We begin with young Cameron Cade, played by a dull Tyriq Withers, who carries both a cross around his neck and the hopes of a family obsessed with the San Antonio Saviors, a fictional USFF team where quarterback Isaiah White (Marlon Wayans) reigns as a kind of gridiron messiah. After Isaiah wins a game and snaps his leg like a Slim Jim, Cam’s father lovingly makes his son stare at the televised injury as a lesson in the gospel of sacrifice. Victory, after all, comes with a cost. It’s a compelling scene, but it sets the tone for a film that takes itself way too seriously and delivers far too little.
Years later, Cam is college football’s golden boy and a shoo-in for the number one draft pick, until he gets attacked by a man in what looks like a cursed high school mascot costume, aka the pom-pom monster. Concussed, Cam is invited to Isaiah White’s remote training compound to prepare for his pro debut. All he has to do is drive into the middle of nowhere, hand over his cell phone, and ignore the obvious cult outside the gates and the even more obvious red flags inside them.
Him is what’s known as a “spider web” movie: the protagonist is the fly, the situation is clearly the trap, and the only surprise is how long it takes the fly to realize they’re screwed. The audience, of course, knew from the trailer.
That’s the cardinal sin of Him: it plays like it has secrets, but it doesn’t. It holds its cards close to the chest, but the chest is transparent and we already saw the deck. Marlon Wayans, playing Isaiah, is a stretch for him but too often feels like a strain. Every monologue feels like he’s gunning for that long-overdue serious actor moment, but the script traps him in a loop of vague cult-speak, hollow bravado, and zero surprise. One minute he’s a motivational guru; the next, he’s threateningly dissecting a pig carcass like it’s a Tuesday hobby. And not once does the movie pretend he’s not the villain.
The film is more interested in vibes than substance. Director Justin Tipping delivers a polished surface, Kira Kelly’s cinematography makes everything look like a Nike ad shot in purgatory, and the X-ray “Mortal Kombat” kills are inventive in a “try-hard” sort of way, but the style doesn’t cover the cracks. For a movie about football, Him seems terrified of engaging with what football actually means. Yes, it gestures toward themes: the brutality of hero worship, the damage of chasing glory, the rot beneath sports celebrity. But it never examines any of them long enough to matter.
It doesn’t help that the plot is so repetitive. Cam walks down a hall. He sees something weird like an ominous football spinning towards him. He asks questions. He’s told not to ask questions. Repeat. By the time the actual horror arrives, and yes, there is horror, eventually, the film has burned through so many ominous hallway walks, syringe stabbings, and dramatic choral music swells that it feels like an obligation rather than a payoff.
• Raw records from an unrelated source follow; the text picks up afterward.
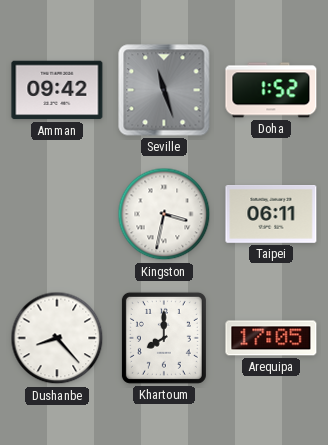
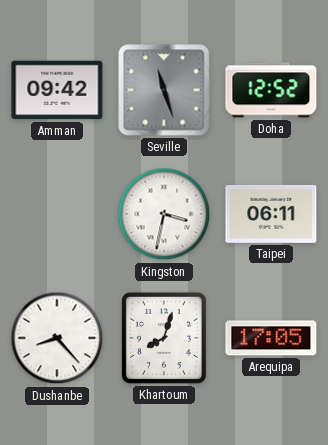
Doha: 1:52 -> 12:52
Khartoum: 8:00 -> 8:03
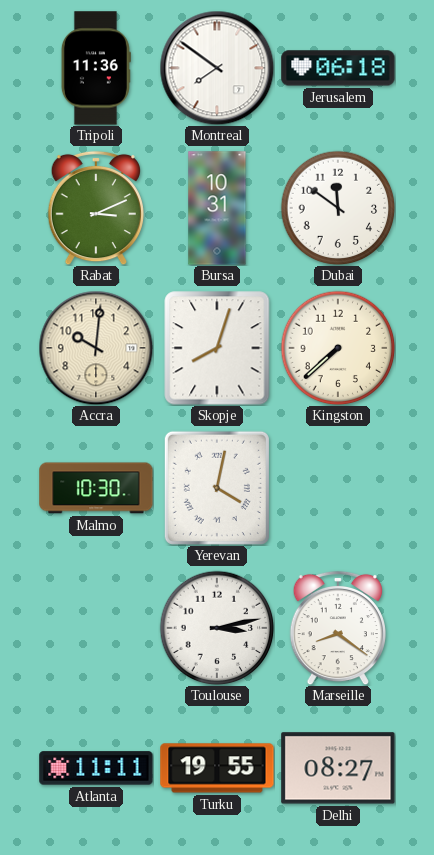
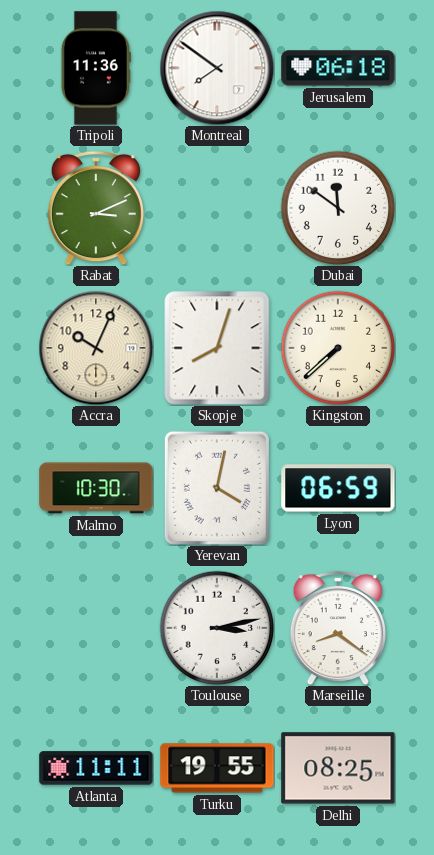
Bursa: 10:31 -> none
Accra: 10:01 -> 10:04
Lyon: none -> 06:59
Delhi: 08:27 -> 08:25
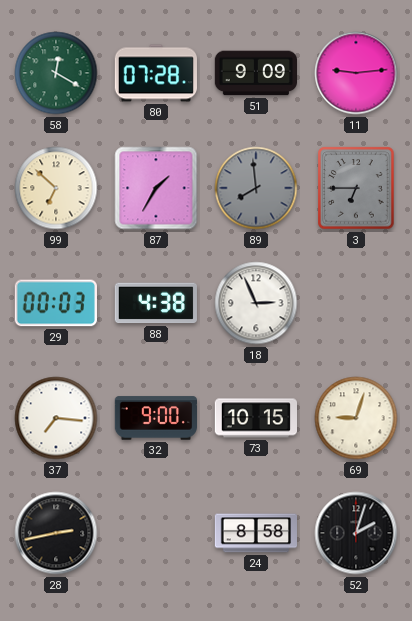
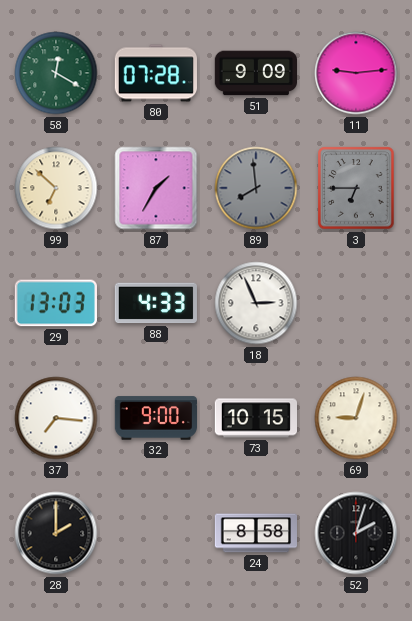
29: 00:03 -> 13:03
88: 4:38 -> 4:33
28: 2:43 -> 2:00
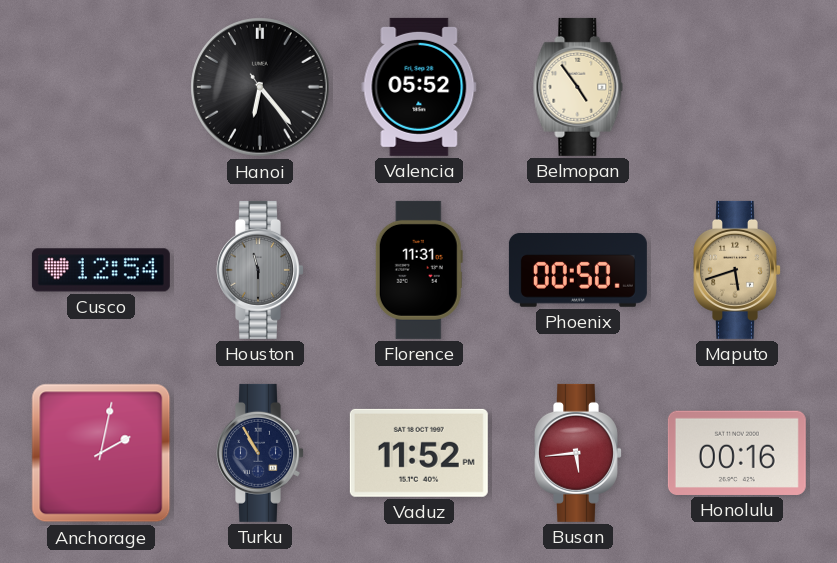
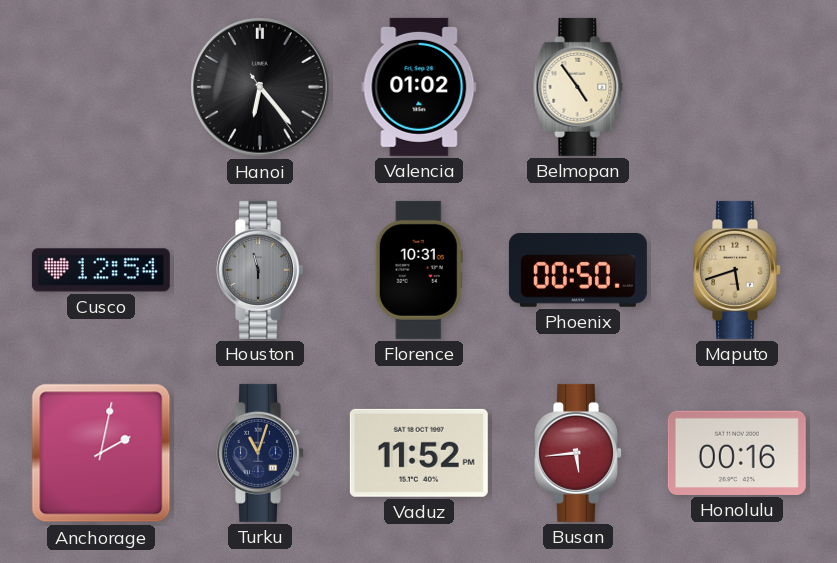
Valencia: 05:52 -> 01:02
Florence: 11:31 -> 10:31
Turku: 10:55 -> 11:03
There’s a version of Him that could have worked: a lean, nightmarish satire of sports culture, masculinity, and the corrupting nature of hero worship. But instead of leaning into its absurdities or mining tension from Cam’s very real injury and paranoia, the film plays everything at one droning pitch. Even Julia Fox, in a brief but lively role as Isaiah’s trophy wife, seems like she wandered in from a better movie where people are allowed to have fun.
And then there’s the Jordan Peele factor. As a producer, Peele’s name carries weight, but Him doesn’t even approach the clever social commentary or razor-wire tension of his directorial efforts. Instead, it feels like a hollow impression of one, cobbled together from ideas about religion, sports, and sacrifice that never form into a thesis. Or even a coherent sentence.
By the time Him lurches into its final act, with a twist that plays less like a revelation and more like a studio-mandated homage to better movies, any energy it had has long since drained. There’s no shock. No catharsis. Just a sense of missed opportunity and the realization that what looked like a smart, stylish genre piece is really just a long, slow handoff to nowhere.
Hey fam, for a film about football, Him sure punts on the big ideas.